JULY 26, 2019
Most historians work in text – we imagine ourselves surrounded by books and filing cabinets full of archival scribblings. But increasingly, we also work with other kinds of data. For myself, the BBC Connected Histories project has challenged me to think differently about how I do research and what kinds of sources I use. In part this is because the project focuses on an ‘oral history’ collection – the BBC’s own oral history. But much more importantly, by obliging me to think about ‘sound’, it has also obliged me to think about space and place; video and image in new ways.
As information of all kinds has been transferred into a digital format something odd has happened. What were once discreet forms of ‘data’ – an audio recording, a description on the page, an architect’s drawing; have all been turned to forms of a digital signal – allowing us to weigh a .dat against a .doc, against a .jpg, .wav or .kml. These are all individual file types, but all made from the same binary code.
This, in turn, has challenged the project to think harder about how we work with the over 600 oral history interviews in the archive. Each interview is represented in a variety of forms. They exist as original tape recordings, and as human generated transcripts in hard copy. In turn, we have versions of them as PDFs of the hard copy transcripts; and as OCRd text derived from those transcripts, and as digital copies of the audio and video recordings of the interviews, and finally as digital texts created via a speech to text engine created from the recordings. The Connected Histories of the BBC project is working directly with four different representations of a single event – an oral history interview: an image (.pdf), an OCR’d text (.txt), a digital recording (.wav), and a speech to text version (.txt).

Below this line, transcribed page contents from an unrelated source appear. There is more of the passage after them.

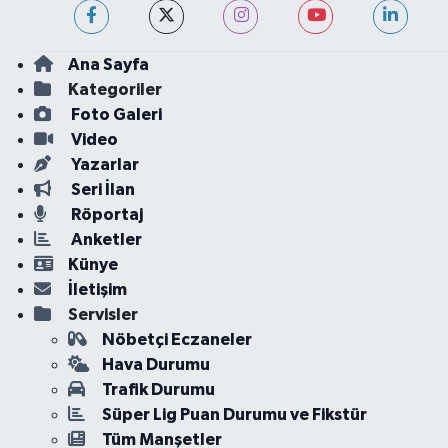
Ana Sayfa
Kategoriler
Foto Galeri
Video
Yazarlar
Seri İlan
Röportaj
Anketler
Künye
İletişim
Servisler
Nöbetçi Eczaneler
Hava Durumu
Trafik Durumu
Süper Lig Puan Durumu ve Fikstür
Tüm Manşetler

In the first instance, we are building the Connected Histories archive around these four data types in the expectation that comparing them will help both expose the limitations of each; and illuminate the ideological selection that these different forms imply. The archive will be built to allow these four representations to exist in parallel – linked for search and analysis. This approach will allow us to ask what was left out of the human transcripts? Do they hide the Umms and Ahhs of normal speech, or have errors of fact been silently corrected, or indeed libels excised? And will it allow us to interrogate the background sounds accidentally recorded in the interviews; and measure the cadence and volume of speech? Were these interviews quiet conversations, or emotionally charged encounters? And can we associate particular segments of ‘text’ with heightened tension evidenced from the recordings? And can we measure the distance between the two? Can we measure contempt or admiration in the tone and volume marked in audio – and can that in turn allow us to understand the textual representation differently?
This project self-consciously plays in the vast gulf between sound and text; but it also challenges historians to think harder about how information is recorded; and how our own practise of analysis and representation are effected by moving beyond text.